Article Atelier du Bocage

par GALERIE Place à l'ART  -  12 Novembre 2014, 17:13

Publié sur "broutilles à l’aneth"  par Lary Stolosh
Publié sur "broutilles à l’aneth"  par Lary Stolosh

Publié sur "broutilles à l’aneth" par Lary Stolosh

Broutilles à l'aneth

​juste une expérience,  probablement

17 octobre 2014, par Lary Stolosh

 

Et le frisson, on en a parlé du frisson ?

 

Inutile d'en parler. Surtout, ne rien en dire. Lire le livre en silence, dans le silence. Offrir les sens à la brise des pages tournées. Elle caresse le regard, le frisson parcourt la fleur de la peau. Les images se succèdent, indécises ou ciselées. Elles laissent parfois sur la page d'en face la trace d'un poème. Le souffle des mots apporte une chaleur diffuse, confuse. Il fait éclore d'autres images, vestiges mutiques d'émotions oubliées dans les interstices de la mémoire.

 

Le livre est écrit avec le corps, les corps et les regards. La danse explore « les limites et les bords », chorégraphie minérale « Pour voir l'intérieur / Creuser l'intérieur ». Chaque découverte est recueillie par la main et le regard, déposée sur la feuille de dessin ou le film de l'appareil photographique. L'exercice est difficile, chaque avancée est fragile. L'artiste le sait bien, capter l'instant dans la réalité offerte au regard c'est d'abord « capter l'instant en moi ». Ainsi, le corps qui se déplace dans l'Atelier du Bocage n'est-il pas seulement ce modèle vivant qui met l'artiste à l'épreuve, mais le moyen et l'objet d'une exploration collective. Dépouillé des apparences, le corps est nu. Transformé par la danse, il est plus que nu. Il est la signification de ce qu'il donne à voir ; ce que l'artiste, précisément, doit saisir sans le rabattre sur l'apparence.
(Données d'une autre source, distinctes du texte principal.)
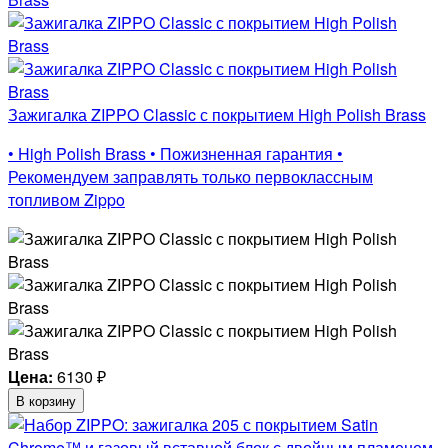
Зажигалка ZIPPO Classic с покрытием High Polish Brass
• High Polish Brass • Пожизненная гарантия •
Рекомендуем заправлять только первоклассным
топливом Zippo
Цена:
6130
₽
В корзину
Éviter l'écueil ou le refuge de l' esthétique pour donner une image plus que belle, une image dont le regard nourrira l'esprit inquiet de vérité. Le frisson est alors le signe, il est la preuve du toucher juste.

 

La rencontre entre poésie, photographie, dessin et danse inaugure un espace étrange dans lequel se déploie une expérience d'oscillation entre regardeur et lecteur, entre pensée et image.

 

Expérience singulière, au-delà du langage.

        La danseuse évolue d'une présence à l'autre.
        Le dessin superpose les instants.
        Les mots courent après la mémoire.
        Le rideau de l'appareil photographique se lève.

 

Il saisit l'instant dans un claquement familier qui signifie la disparition à jamais de tous les instants qu'il laisse échapper. Le bruit sec de la délicate mécanique suscite un frisson, car « Derrière le rideau / Le mystère pourrait bien / Entrer dans ton ventre / Comme un coup » met en garde la poète. Il le sait bien, celui dont le regard se perd lorsque, feuilletant ses albums, il constate que « peu à peu le corps se modifie malgré soi ». Ouvrir les yeux sur le corps, ouvrir la conscience sur la mort. Entre pensée et image, au-delà du langage, l'essai de l'Atelier du Bocage dessine en creux le drame d'une ineffable nostalgie. « Dans la pièce, un bourdonnement / A peine audible, mais pérenne / S'échappe d'un bout de papier égaré au sol. »

 

 

 Après la lecture de : Collectif de l'Atelier du Bocage, D'être plus que nu, 2013, jacques andré éditeur.

 

Le collectif Atelier du Bocage associe Cécile Beaupère, dessins, Jeanne Robert, danse, Mary Gréa, textes, Emmanuel Spassoff, photographies.

Citations tirées de l'ouvrage : extraits des textes et poèmes de Mary Gréa. Le titre du billet est repris de la quatrième de couverture.